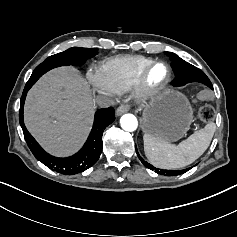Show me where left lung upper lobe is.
<instances>
[{
	"mask_svg": "<svg viewBox=\"0 0 237 237\" xmlns=\"http://www.w3.org/2000/svg\"><path fill=\"white\" fill-rule=\"evenodd\" d=\"M169 57L172 59V68L174 69V72L176 74V78L172 81L173 86H184L187 83L191 82H199L202 84L207 85L209 88H212V83L209 80V78L206 76V74L200 70L199 68L191 65L190 63L182 60L180 57L175 55L174 53L167 52ZM137 155L141 162L149 169L155 170L156 173L158 174H163L165 176H176L184 173L186 170H163V169H158V168H153L152 165L149 163L145 162L140 155L137 152Z\"/></svg>",
	"mask_w": 237,
	"mask_h": 237,
	"instance_id": "obj_1",
	"label": "left lung upper lobe"
}]
</instances>
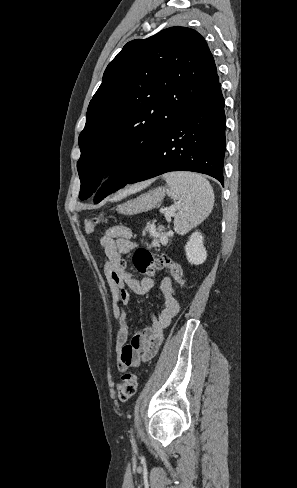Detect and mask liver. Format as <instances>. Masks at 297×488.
Wrapping results in <instances>:
<instances>
[{"mask_svg": "<svg viewBox=\"0 0 297 488\" xmlns=\"http://www.w3.org/2000/svg\"><path fill=\"white\" fill-rule=\"evenodd\" d=\"M148 184L149 183H142V184H140L138 186H134V187L130 188L129 190H126L124 192V194L130 193V192H133V191H136L137 189H142L143 187L147 186Z\"/></svg>", "mask_w": 297, "mask_h": 488, "instance_id": "obj_1", "label": "liver"}]
</instances>
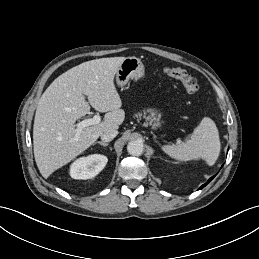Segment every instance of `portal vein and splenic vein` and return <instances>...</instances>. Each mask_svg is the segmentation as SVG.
<instances>
[{"label": "portal vein and splenic vein", "instance_id": "18ae733b", "mask_svg": "<svg viewBox=\"0 0 259 259\" xmlns=\"http://www.w3.org/2000/svg\"><path fill=\"white\" fill-rule=\"evenodd\" d=\"M100 121H101L100 115L96 114V115H94L93 118L85 119V120H83L81 122H78L76 124L77 129H76L75 140H78V138L80 136V133H81L83 128L88 127V126H92V125H95V124H98V123H100Z\"/></svg>", "mask_w": 259, "mask_h": 259}]
</instances>
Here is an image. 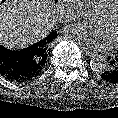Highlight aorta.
I'll use <instances>...</instances> for the list:
<instances>
[{"label": "aorta", "instance_id": "1", "mask_svg": "<svg viewBox=\"0 0 118 118\" xmlns=\"http://www.w3.org/2000/svg\"><path fill=\"white\" fill-rule=\"evenodd\" d=\"M77 16L82 20H90L94 15V5L90 1L81 2L76 10ZM90 67L95 72H102L107 68V60L102 55H95L90 60Z\"/></svg>", "mask_w": 118, "mask_h": 118}]
</instances>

+--

→ **Task description**
For each line above that includes "label", copy the line.

→ **Solution to the problem**
	"label": "left lung upper lobe"
[{"mask_svg": "<svg viewBox=\"0 0 297 488\" xmlns=\"http://www.w3.org/2000/svg\"><path fill=\"white\" fill-rule=\"evenodd\" d=\"M148 184L149 183H142V184H140L138 186H134V187L130 188L129 190H126L124 192V194L130 193V192H133V191H136L137 189H142L143 187L147 186Z\"/></svg>", "mask_w": 297, "mask_h": 488, "instance_id": "obj_1", "label": "liver"}]
[{"label": "portal vein and splenic vein", "instance_id": "18ae733b", "mask_svg": "<svg viewBox=\"0 0 259 259\" xmlns=\"http://www.w3.org/2000/svg\"><path fill=\"white\" fill-rule=\"evenodd\" d=\"M100 121H101L100 115L96 114V115H94L93 118L85 119V120H83L81 122H78L76 124L77 129H76L75 140H78V138L80 136V133H81L83 128L88 127V126H92V125H95V124H98V123H100Z\"/></svg>", "mask_w": 259, "mask_h": 259}]
[{"label": "aorta", "instance_id": "1", "mask_svg": "<svg viewBox=\"0 0 118 118\" xmlns=\"http://www.w3.org/2000/svg\"><path fill=\"white\" fill-rule=\"evenodd\" d=\"M77 16L82 20H90L94 15V5L90 1L81 2L76 10ZM90 67L95 72H102L107 68V60L102 55H95L90 60Z\"/></svg>", "mask_w": 118, "mask_h": 118}]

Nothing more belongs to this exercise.